In one of a recent string of cases on variations to terms of employment the High Court has held in Sparks & another –v- Department for Transport that terms contained in a Staff Handbook providing a “trigger point” of days of absences above which an official absence management process could be initiated, were contractual and could not be unilaterally altered to the detriment of the employees. (See also Hart –v- St Mary’s School (Colchester) Ltd )
In July 2012, following unsuccessful negotiations, the employer informed its staff trade unions that it would be imposing a new standardised attendance management procedure.
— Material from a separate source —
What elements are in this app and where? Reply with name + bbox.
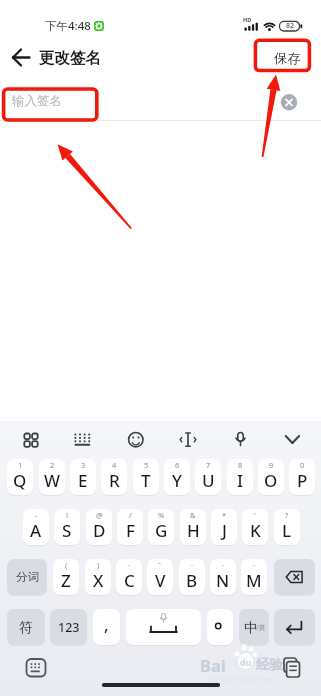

Under the newly proposed procedure, after the "first trigger point" of five days or three occasions of absence within a rolling 12 month period, an informal review meeting would be held. The procedure would then become formal after the "second trigger point", and could ultimately lead to dismissal.
The employer relied on an existing variation provision in the Handbook which in effect provided that before the employer could make any changes to its employees’ contracts, it would first have to consult with the unions with a view to reaching agreement and only then, if that procedure failed, could unilateral changes be made, provided they were not detrimental to the employees.
Agreement could not be reached and the employer unilaterally imposed the new absences trigger thresholds.
The employees sued alleging breach of contract and asked the Court to declare that:
- the terms of their contracts included the previous Handbook procedure;
- the new Handbook procedure could not vary the previous procedure and was not contractually binding; and
- the employer had committed an anticipatory breach of contract in imposing the new procedures.
The Court found in favour of the employees and declared accordingly. The previously existing terms were reinstated.